Eight years ago, I wrote about how this quote from A. J. Heschel's "Man Is Not Alone" can be somewhat helpful to me when I'm trying to deal with the many difficult passages in the Torah (not to mention all of life's difficult passages)
"Wonder, rather than doubt, is the root of knowledge."
This quote seems to
have worked its way deep into my psyche. I find it cropping up often in my own thoughts, and also quite often I share the quote with others in a discussion. It happened again just the other day. I was involved in a discussion about being in a place of not knowing, of being unsure. It seems only natural for us to be fearful of "not knowing."
"Not knowing" isn't always the same as having doubt. Doubt, perhaps, can be thought of as "not knowing" if you are certain about something. One can have doubt about something whether or not they actually know of or about that something.
In 5761 I wrote that I first came upon this quote from "Man Is Not Alone" while searching for ways to deal with my troubled feelings regarding the horrible acts committed by Shimon and Levi in this week's Torah portion. My though process led me to see that while doubt is a negative, wonder is a positive. So, in examining such difficult passages such as the rape of Dinah, subsequent mass murder by two of her brothers, and Yaakov's indifference to all but his reputation, I began asking more "why did..." rather than "why didn't..." questions.
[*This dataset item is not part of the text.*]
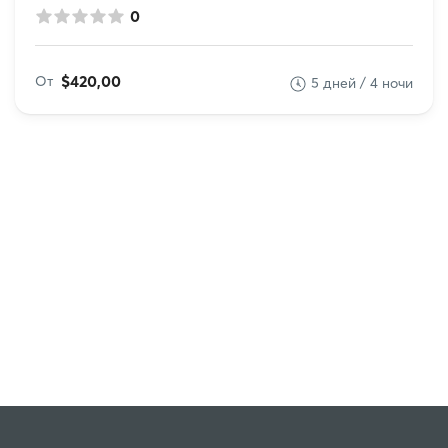
0
$420,00
От
5 дней / 4 ночи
Looking back, I recognize this can be naught but a semantic exercise. What really is the difference between asking "why did x do y?" and "why didn't x do z instead?" Both are speculative. Why would one be a superior approach to the other? However, when it comes to "y" we know that "x" did it. When it comes to "z" we have no evidence-we have *only* speculation. In the former case, we have both knowledge *and* speculation. So perhaps it isn't just a matter of semantics. Working from a fact and speculation is surely better than simply working from speculation, isn't it? Or perhaps you *doubt* that? Maybe you should trying *wondering* about it instead.
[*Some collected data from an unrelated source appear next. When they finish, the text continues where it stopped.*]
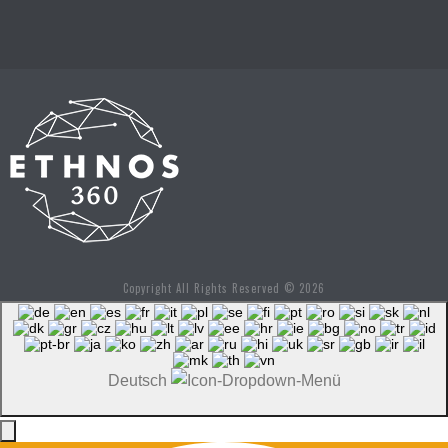
Copyright All Rights Reserved © 2026
Deutsch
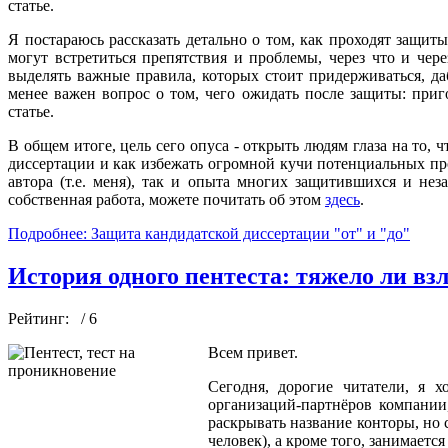
статье.
Я постараюсь рассказать детально о том, как проходят защит
могут встретиться препятствия и проблемы, через что и чер
выделять важные правила, которых стоит придерживаться, д
менее важен вопрос о том, чего ожидать после защиты: приг
статье.
В общем итоге, цель сего опуса - открыть людям глаза на то, 
диссертации и как избежать огромной кучи потенциальных про
автора (т.е. меня), так и опыта многих защитившихся и не
собственная работа, можете почитать об этом
здесь
.
Подробнее: Защита кандидатской диссертации "от" и "до"
История одного пентеста: тяжело ли вз
Рейтинг:
/ 6
Всем привет.
Сегодня, дорогие читатели, я х
организаций-партнёров компании
раскрывать название конторы, но 
человек), а кроме того, занимает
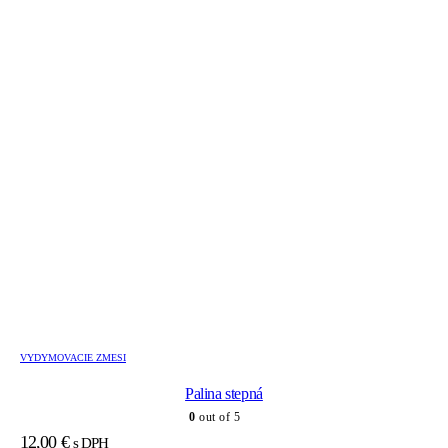
VYDYMOVACIE ZMESI
Palina stepná
0
out of 5
12,00
€
s DPH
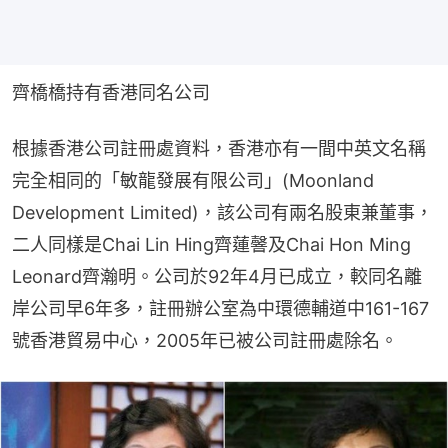
齊橋橋持有香港同名公司
根據香港公司註冊處資料，香港亦有一間中英文名稱
完全相同的「敏龍發展有限公司」(Moonland 
Development Limited)，該公司有兩名股東兼董事，
二人同樣是Chai Lin Hing齊蓮韾及Chai Hon Ming 
Leonard齊瀚明。公司於92年4月已成立，較同名離
岸公司早6年多，註冊辦公室為中環德輔道中161-167
號香港貿易中心，2005年已被公司註冊處除名。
Eight years ago I wrote: "This scientific age of reason that we live in seems to predispose us to be doubters. Yet, when one examines the works of the truly great scientists, one realizes that their motivation for seeking knowledge is indeed wonder. Much of what we do in this modern age has been corrupted into matters of hubris. Of proving we can do things (like send people to the moon.) This is a response to doubt. As sure as someone doubts a thing can be done, someone will accept the challenge. Should one climb Everest or K2 to prove it can be done, or because of the wonderment inherent in what you encounter on the way up and down, and at the top? (Or, apropos to my last musing, perhaps I should say ups and downs?)
Consider the difference in these statements:
I have doubts about the existence of G"d.
I wonder if G"d exists?
The former might result in you or someone trying to prove or disprove G"d's existence - something that science simply cannot do. The latter leaves you open to a realm of possibilities. Doubt creates only uncertainties. Wonder creates possibilities.
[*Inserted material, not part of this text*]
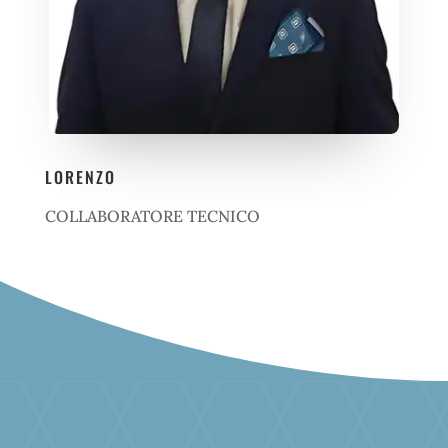
LORENZO
COLLABORATORE TECNICO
Appropriately enough, the film version of John Patrick Shanley's play "Doubt." opens today. In the stage version, which Shanley deftly subtitled "A Parable," there's a wonderful line delivered by one of the main characters, Sister Aloysius in responding to a complaint from one of the other nuns who has been having trouble sleeping: "Maybe we're not supposed to sleep well," she says.
While I think the character of Sister Aloysius has a point - one that I often make myself in referencing all of the apparent inconsistencies and troubling texts in the Torah - I think what it is that is keeping you up at night matters. I think I'd much prefer to lose sleep from being in an state of awe and wonder than from being in a state of doubt or uncertainty.
Of course, Merriam-Webster proceeds to blow my whole approach out of the water, as if defines the verb form of wonder thus:
1 a: to be in a state of wonder b: to feel surprise 2: to feel curiosity or doubt <wondering about the future>
So now I'm beginning to doubt that whole wonder thing. (Or am I wondering about it?)
The whole story of the rape of Dinah is in the Torah for some purpose. Perhaps that purpose is to simply discomfort us, to cause us to lose sleep, to doubt about the certainty of our moral choices. There's no *doubt* I'm going to be *wondering* about that this Shabbat. I hope you will too.
Shabbat Shalom, Adrian
P.S. - My apologies for the awful pun in titling this musing. I just couldn't resist.